Of course, exercise is the best way to stay heart healthy and keep excess weight off. If your pup is a bit of a couch potato, try adding an extra 5 minutes to your walks or 10 minutes of play time to your daily routine! While cats don’t (usually) go on walks, they can greatly benefit from extra playtime. Cats can be a bit trickier to train, but it’s possible! Take the time to teach your cat to fetch or run through an obstacle course. They might take a little encouraging but your cat will be grateful for the extra time you spend with them. The more stubborn kitties might not catch on, but a wand toy with feathers and strings is usually an easy way to get them to engage in play.
Last but not least, re-evaluate your relationship with your pet’s food scoop! It’s tempting to just dump a heaping scoopful of food into your pet’s bowl, but just a few extra pieces of kibble can add up and cause your pet to pack on the pounds.
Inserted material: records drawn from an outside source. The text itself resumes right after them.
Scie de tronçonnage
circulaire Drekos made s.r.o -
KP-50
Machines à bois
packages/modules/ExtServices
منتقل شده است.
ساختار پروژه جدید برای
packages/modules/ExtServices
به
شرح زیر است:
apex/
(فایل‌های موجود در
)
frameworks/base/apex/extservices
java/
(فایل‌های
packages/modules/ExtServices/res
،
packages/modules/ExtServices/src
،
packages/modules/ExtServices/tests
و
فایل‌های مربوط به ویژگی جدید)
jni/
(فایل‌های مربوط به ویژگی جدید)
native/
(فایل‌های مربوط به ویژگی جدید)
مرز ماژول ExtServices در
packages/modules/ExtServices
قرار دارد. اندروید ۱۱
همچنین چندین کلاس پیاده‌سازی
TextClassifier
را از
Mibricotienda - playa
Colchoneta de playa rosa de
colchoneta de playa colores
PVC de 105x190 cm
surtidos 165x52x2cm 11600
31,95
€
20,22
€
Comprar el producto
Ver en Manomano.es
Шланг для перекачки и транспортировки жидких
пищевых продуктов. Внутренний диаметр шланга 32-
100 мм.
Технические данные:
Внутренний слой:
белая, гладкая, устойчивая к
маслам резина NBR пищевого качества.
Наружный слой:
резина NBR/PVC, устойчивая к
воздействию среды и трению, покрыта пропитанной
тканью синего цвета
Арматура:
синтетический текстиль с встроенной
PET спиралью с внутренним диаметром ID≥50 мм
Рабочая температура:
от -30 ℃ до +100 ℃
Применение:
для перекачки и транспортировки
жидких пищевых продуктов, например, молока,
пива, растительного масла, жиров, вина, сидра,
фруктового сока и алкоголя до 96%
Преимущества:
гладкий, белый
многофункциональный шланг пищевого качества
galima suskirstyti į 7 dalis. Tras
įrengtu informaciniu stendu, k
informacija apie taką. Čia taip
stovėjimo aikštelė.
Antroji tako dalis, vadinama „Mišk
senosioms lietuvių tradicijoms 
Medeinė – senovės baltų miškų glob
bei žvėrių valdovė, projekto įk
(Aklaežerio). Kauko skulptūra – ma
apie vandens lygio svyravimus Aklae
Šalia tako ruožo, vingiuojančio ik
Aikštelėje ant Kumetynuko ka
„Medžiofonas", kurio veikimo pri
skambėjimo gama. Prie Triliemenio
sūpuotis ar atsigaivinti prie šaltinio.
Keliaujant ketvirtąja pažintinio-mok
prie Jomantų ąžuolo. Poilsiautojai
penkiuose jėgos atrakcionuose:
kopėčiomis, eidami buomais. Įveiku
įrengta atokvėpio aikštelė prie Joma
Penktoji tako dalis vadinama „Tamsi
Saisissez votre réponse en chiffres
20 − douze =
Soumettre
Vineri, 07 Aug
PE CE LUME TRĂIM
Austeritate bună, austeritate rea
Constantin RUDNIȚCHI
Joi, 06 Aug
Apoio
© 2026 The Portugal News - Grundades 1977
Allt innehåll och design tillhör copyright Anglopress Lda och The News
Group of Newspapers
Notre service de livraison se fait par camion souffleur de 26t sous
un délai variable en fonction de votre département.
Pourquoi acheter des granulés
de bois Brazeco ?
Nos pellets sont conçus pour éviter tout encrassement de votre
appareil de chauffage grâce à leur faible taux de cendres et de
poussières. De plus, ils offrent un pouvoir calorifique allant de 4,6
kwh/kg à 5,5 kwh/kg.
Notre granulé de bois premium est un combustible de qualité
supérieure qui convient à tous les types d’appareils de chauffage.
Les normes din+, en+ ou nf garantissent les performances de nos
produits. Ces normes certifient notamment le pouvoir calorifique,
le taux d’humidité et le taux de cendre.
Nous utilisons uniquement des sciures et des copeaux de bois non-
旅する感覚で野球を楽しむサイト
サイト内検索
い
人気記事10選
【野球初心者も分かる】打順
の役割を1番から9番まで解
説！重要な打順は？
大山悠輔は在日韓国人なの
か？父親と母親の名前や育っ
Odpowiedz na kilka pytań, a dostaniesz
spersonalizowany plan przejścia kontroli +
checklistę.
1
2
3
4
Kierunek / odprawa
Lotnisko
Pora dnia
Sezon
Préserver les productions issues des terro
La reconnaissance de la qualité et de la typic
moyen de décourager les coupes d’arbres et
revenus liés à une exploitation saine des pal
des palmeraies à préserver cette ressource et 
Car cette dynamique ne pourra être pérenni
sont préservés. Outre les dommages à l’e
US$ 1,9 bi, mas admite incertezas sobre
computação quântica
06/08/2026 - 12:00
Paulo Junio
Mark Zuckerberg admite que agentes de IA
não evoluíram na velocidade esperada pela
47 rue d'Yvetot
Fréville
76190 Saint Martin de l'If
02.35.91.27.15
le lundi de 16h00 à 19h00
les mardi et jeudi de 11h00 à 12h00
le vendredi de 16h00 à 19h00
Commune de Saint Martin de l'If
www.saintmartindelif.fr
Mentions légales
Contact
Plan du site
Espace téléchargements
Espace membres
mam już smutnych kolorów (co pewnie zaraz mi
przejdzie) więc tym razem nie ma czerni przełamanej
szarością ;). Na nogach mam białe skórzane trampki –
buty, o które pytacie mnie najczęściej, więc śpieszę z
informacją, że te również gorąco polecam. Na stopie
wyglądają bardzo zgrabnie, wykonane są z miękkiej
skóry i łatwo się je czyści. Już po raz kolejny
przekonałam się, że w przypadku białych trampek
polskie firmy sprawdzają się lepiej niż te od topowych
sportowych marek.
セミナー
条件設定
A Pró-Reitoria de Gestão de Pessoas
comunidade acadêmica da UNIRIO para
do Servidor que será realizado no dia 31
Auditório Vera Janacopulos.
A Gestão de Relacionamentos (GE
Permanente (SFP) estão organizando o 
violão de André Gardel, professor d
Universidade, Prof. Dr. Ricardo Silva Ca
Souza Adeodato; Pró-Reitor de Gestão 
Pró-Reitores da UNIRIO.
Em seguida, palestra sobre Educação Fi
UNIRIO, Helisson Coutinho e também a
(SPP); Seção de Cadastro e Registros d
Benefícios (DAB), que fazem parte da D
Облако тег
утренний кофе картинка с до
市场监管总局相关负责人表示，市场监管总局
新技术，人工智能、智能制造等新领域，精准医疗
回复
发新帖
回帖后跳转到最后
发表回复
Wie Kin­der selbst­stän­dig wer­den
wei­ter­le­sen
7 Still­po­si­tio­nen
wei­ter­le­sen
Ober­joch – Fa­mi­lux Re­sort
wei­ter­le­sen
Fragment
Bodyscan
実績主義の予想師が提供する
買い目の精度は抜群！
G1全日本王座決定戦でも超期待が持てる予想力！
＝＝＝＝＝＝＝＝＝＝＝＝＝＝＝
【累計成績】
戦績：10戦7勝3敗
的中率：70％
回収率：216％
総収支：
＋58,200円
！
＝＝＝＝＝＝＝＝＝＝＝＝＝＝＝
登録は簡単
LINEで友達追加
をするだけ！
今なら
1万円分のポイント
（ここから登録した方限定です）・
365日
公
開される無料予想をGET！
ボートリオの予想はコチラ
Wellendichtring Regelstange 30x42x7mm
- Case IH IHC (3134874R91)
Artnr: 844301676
Every pet owner should read their pet’s food label and follow the feeding instructions based on their pet’s current weight. Measure (or even better, weigh) your pet’s food to ensure they are getting the same amount of food at each meal. Of course, every pet has different needs. Some dog breeds metabolize food faster and some pets do more daily exercise than others. If you are unsure whether you are feeding your pet the right amount of food, talk to your veterinarian.
Type II diabetes is preventable in both humans and pets. With nutritious food, appropriate portions, and ample exercise, you can rest easy knowing you’re doing what you can to keep your pet – and yourself – at a lower risk of developing diabetes.